In Robinson’s inscriptions and Kirk’s final words, a sharp contrast is drawn, one that serves as a crux for American politics in the 21st century. A collision between two kinds of contradictory rhetoric and absolute conviction. Two sides of a battle that has been formed by constant political combat, and neither side has the vocabulary to admit defeat, or the supposed “wrongness.” Both men believed they were the last line of defense. When two sides both believe they are the resistance, a bulwark for a society they seek to defend, political violence becomes logical to both, and democracy becomes impossible for either. The Kirk assassination is a prime example of what occurs when we allow a democracy and its citizens to stop sharing a reality and become championed by emotion and fear.

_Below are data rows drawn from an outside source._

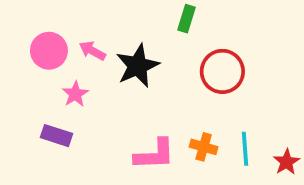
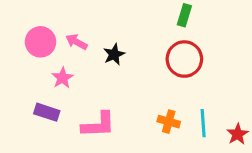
green rectangle: (187, 19) -> (184, 15), moved
black star: (138, 66) -> (114, 54), size x0.6
pink L-shape: (155, 154) -> (98, 125), moved

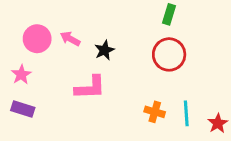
pink star: (62, 78) -> (21, 75), moved
purple rectangle: (47, 112) -> (23, 109), moved
pink L-shape: (98, 125) -> (90, 87), moved

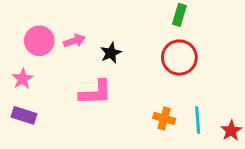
pink arrow: (70, 39) -> (74, 41), turned 132

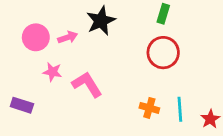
black star: (111, 53) -> (101, 21), moved, size x1.5
pink star: (22, 79) -> (52, 72), moved, turned -30
pink L-shape: (96, 93) -> (87, 84), turned -120

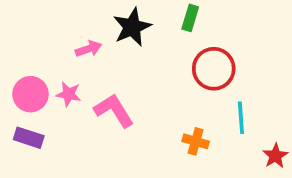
green rectangle: (163, 14) -> (190, 18), moved
pink circle: (36, 37) -> (30, 94), moved
cyan line: (180, 109) -> (241, 118), moved

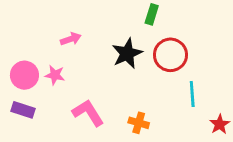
black star: (132, 27) -> (127, 53), moved
pink L-shape: (114, 110) -> (88, 113), moved
orange cross: (196, 141) -> (139, 123), moved

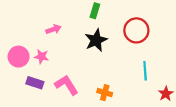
green rectangle: (152, 14) -> (95, 11), moved
red circle: (170, 55) -> (136, 30), moved
purple rectangle: (23, 110) -> (35, 83), moved

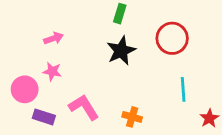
pink arrow: (53, 29) -> (54, 38), moved
pink circle: (19, 57) -> (25, 89), moved
purple rectangle: (35, 83) -> (44, 117), moved

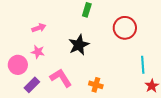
black star: (121, 51) -> (79, 45), moved
cyan line: (183, 89) -> (143, 65), moved
purple rectangle: (44, 117) -> (32, 85), turned -63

Something key has been lost here, something that was core within the founding fathers' vision of the US: bipartisanship. It is often said our nation’s unity was fractured by political polarization, yet what exactly do we mean by this? What’s really happening is known as affective polarization, or when people don’t just disagree with the other side but despise them as well. Pew Research has tracked this trend for decades, and the share of Democrats and Republicans who view the opposing party as a threat to the nation's well-being has almost doubled since 2016. This is significantly different from simple policy disagreement, because you can negotiate policy, but you cannot negotiate with someone you believe is an existential threat.

Whether a result of the media ecosystem, social media’s architecture, or socio-economic factors, the nation must agree that the radical differences we see across the aisle must be tempered. The difference between what is said and what is true has become an abyss, and we must fill it with the light of truth. If we seek to return to political normalcy.